Daily Archives: Tuesday, November 29, 2016

  • Shaft

    Gordon Parks (1971)

    Shaft isn’t a work of much imagination or artistry but you wouldn’t argue with its selection by the Library of Congress (in 2000) for preservation in the US National Film Registry – as a movie deemed ‘culturally, historically or aesthetically significant’.  This blaxpoitation picture had an African-American director and star but two of the white men involved link it to other famous detective films of the period.  Shaft is based on a 1970 novel of the same name by Ernest Tidyman, who adapted it for the screen with John F D Black:  Tidyman also wrote the script for another New York-set crime story of 1971, William Friedkin’s The French Connection.  Released three months after Shaft, Friedkin’s film, like Gordon Parks’s, gets plenty of grungy vitality from the New York City locations in which it was shot.  In Tidyman’s novel, the private detective John Shaft is white; on screen, he’s black, shrewd and self-possessed – a badass, maverick cousin of the immaculate, upstanding Detective Virgil Tibbs, played by Sidney Poitier in Norman Jewison’s In the Heat of the Night (1967).  The screenplay for that fine movie was by Stirling Silliphant, who executive-produced Shaft.

    In an exhilarating overture, Richard Roundtree’s title character strides around New York Streets, charismatic and entitled.  He’s accompanied by the opening credits and Isaac Hayes’s famous (Oscar-winning) ‘Theme from Shaft’ but Gordon Parks quickly makes clear that the protagonist is a decidedly independent operator, as well as a smooth one.  Shaft has connections and information that the city’s police are keen to share but he enjoys frustrating his main NYPD contact (Charles Cioffi, who played a key role in Klute – another strong 1971 crime movie).   The hero’s middle-class girlfriend (Gwenn Mitchell) owns her own boutique and apartment but not Shaft, who has sex with other women, white as well as black.  Although he tells one of them that ‘I got two problems, baby, I was born black and I was born poor’, the personally and sexually self-confident John Shaft is no one’s idea of disadvantaged.  He lives in a sleek bachelor pad.   He’s a distinctively sharp dresser – leather coat, check suits and sport jackets, turtleneck sweaters – yet he’s too canny to be a peacock.  Shaft is so cool that he keeps his spare gun in the icebox.

    Gordon Parks described Shaft as ‘a Saturday night fun picture which people go to see because they want to see the black guy winning’.  Shaft wins repeatedly, in black and white company, and the forces he confronts keep turning from adversaries into allies.  He sorts out a couple of black gangsters (in one case, lethally).  They’re members of a Harlem-based crime family, headed by Bumpy Jonas (Moses Gunn), whose daughter Marcy has been kidnapped.  Bumpy employs Shaft to secure her safe release.  At first, it seems Marcy’s kidnapping may be part of a New York race war and her abductors Ben Buford (Christopher St John) and his Lumumbas – a Black Panthers-inspired outfit.  It transpires that Marcy (Sherri Brewer) is being held captive by white Mafiosi:  Buford and the other brothers join forces with Shaft in a commando-style operation to free her.  This is Shaft’s climactic win.

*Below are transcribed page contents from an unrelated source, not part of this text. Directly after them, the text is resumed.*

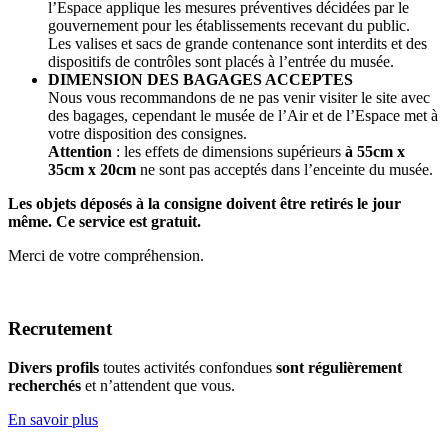
l’Espace applique les mesures préventives décidées par le
gouvernement pour les établissements recevant du public.
Les valises et sacs de grande contenance sont interdits et des
dispositifs de contrôles sont placés à l’entrée du musée.
DIMENSION DES BAGAGES ACCEPTES
Nous vous recommandons de ne pas venir visiter le site avec
des bagages, cependant le musée de l’Air et de l’Espace met à
votre disposition des consignes.
Attention
: les effets de dimensions supérieurs
à 55cm x
35cm x 20cm
ne sont pas acceptés dans l’enceinte du musée.
Les objets déposés à la consigne doivent être retirés le jour
même. Ce service est gratuit.
Merci de votre compréhension.
Recrutement
Divers profils
toutes activités confondues
sont régulièrement
recherchés
et n’attendent que vous.
En savoir plus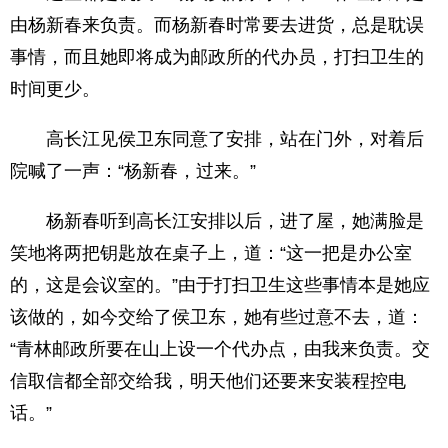
由杨新春来负责。而杨新春时常要去进货，总是耽误
事情，而且她即将成为邮政所的代办员，打扫卫生的
时间更少。
高长江见侯卫东同意了安排，站在门外，对着后
院喊了一声：“杨新春，过来。”
杨新春听到高长江安排以后，进了屋，她满脸是
笑地将两把钥匙放在桌子上，道：“这一把是办公室
的，这是会议室的。”由于打扫卫生这些事情本是她应
该做的，如今交给了侯卫东，她有些过意不去，道：
“青林邮政所要在山上设一个代办点，由我来负责。交
信取信都全部交给我，明天他们还要来安装程控电
话。”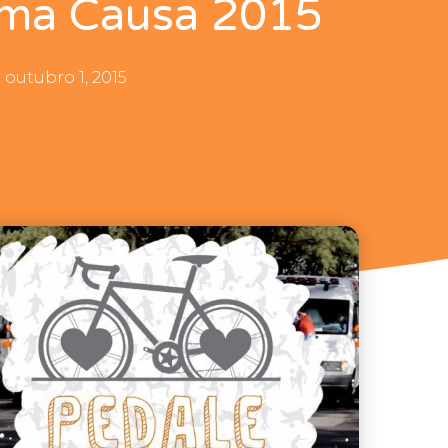
uma Causa 2015
outubro 1, 2015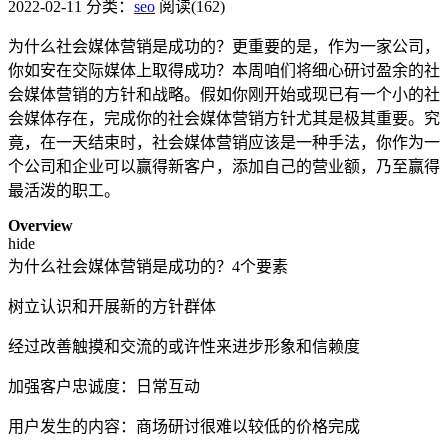
2022-02-11
分类：
seo
阅读(162)
为什么社会媒体营销是成功的？更重要的是，作为一家公司，
你如安在交际媒体上取得成功？本周咱们将细心研讨盈余的社
会媒体营销的方针和战略。假如你刚开始或现已有一个小的社
会媒体存在，完成你的社会媒体营销方针尤其是极其重要。究
竟，在一天结束时，社会媒体营销应该是一种手法，你作为一
个公司和企业可以赢得新客户，添加自己的营业额，乃至赢得
最活泼的职工。
Overview
hide
为什么社会媒体营销是成功的？4个要素
树立认识和开展新的方针群体
经过改善触摸和交流的或许性来进步形象和信赖度
加强客户忠诚度：日常互动
用户发生的内容：商场研讨很难以较低的价格完成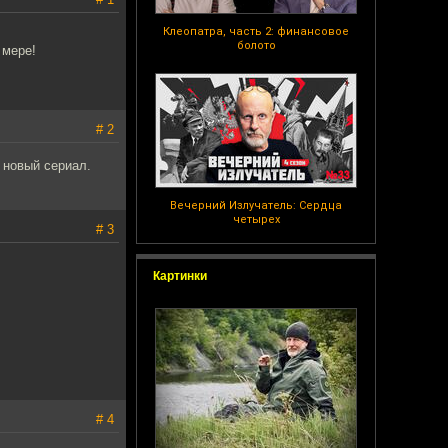
Клеопатра, часть 2: финансовое
болото
 мере!
# 2
 новый сериал.
Вечерний Излучатель: Сердца
четырех
# 3
Картинки
# 4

    The story is set in the early months of 1971 in a New York City, which, after the film’s opening fanfare, is predominantly cold, cramped and dilapidated.  (One or two of the street scenes, as shot by Urs Furrer, almost anticipate Taxi Driver.)  Richard Roundtree, although a bit effortful when he’s doing forceful, is very good in Shaft’s more casual moments, and always magnetic.   The other acting is mostly broad and occasionally bad but the film is consistently entertaining – there’s plenty of mayhem but the register of this, in spite of the reality of the settings, is closer to the world of James Bond than to The French Connection.  I hadn’t seen Shaft before and I enjoyed it more in long retrospect than I think I might have done on its original release:  like some other things in BFI’s ‘Black Star’ season, it gains through being seen in a historical context.   A major commercial success, the picture spawned two film sequels (Shaft’s Big Score (1972) and Shaft in Africa (1973)), a TV series (1973-74) and a 2000 cinema reboot (starring Samuel L Jackson as the original hero’s nephew, John Shaft II).  Needless to say, none of the later movies has made it – not yet, anyway – into the National Film Registry canon.